In an effort to capitalize on every square inch of possible living space, many of us have turned attics, basements, laundry rooms and garages into offices, dens and bedrooms. 

While this can be done well and in compliance with building standards (not that the codes are the end-all and be-all of sensible construction), it’s important to also think about some of what gets covered up. I’d rather see mistakes made in a place where access could be found for future repairs than in a basement where there is neither access nor the view (but for your X-ray vision) to know that something needs addressing. 

If you’re looking at houses, stop and ask yourself what a given space might have been used as or built for in the past (this is, of course, the real X-ray vision).

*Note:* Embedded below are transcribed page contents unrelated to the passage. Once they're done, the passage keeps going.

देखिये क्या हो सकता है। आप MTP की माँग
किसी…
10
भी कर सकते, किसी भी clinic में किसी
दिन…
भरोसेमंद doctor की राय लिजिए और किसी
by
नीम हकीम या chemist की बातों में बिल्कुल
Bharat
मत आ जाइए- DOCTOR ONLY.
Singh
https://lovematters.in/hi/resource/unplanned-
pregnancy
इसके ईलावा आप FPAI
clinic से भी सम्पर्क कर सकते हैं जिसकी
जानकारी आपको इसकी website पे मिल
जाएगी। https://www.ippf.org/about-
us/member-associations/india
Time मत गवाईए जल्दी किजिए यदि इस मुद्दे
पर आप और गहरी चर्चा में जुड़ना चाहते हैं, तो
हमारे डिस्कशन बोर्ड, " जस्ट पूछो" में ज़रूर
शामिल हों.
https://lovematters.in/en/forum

If it is a basement, was this a space that has stayed bone dry? If it is an attic, was the floor framed for human habitation or is it too springy and weak? Is that back bedroom really a laundry room addition that’s sitting on a couple of pier blocks and destined to land in the side yard when the fault-line slips. Using your X-ray vision (deduction) you may be able to, at least, start asking relevant questions. You may end up feeling O.K. about the basement or the attic but you’ll be better off for having gone through this game of questioning. 

So if you’re shopping for houses remember to use your super-powers. But be careful and considerate. X-ray vision should not be used on people (unless you’re a doctor) and that thing where you set things on fire? Best not.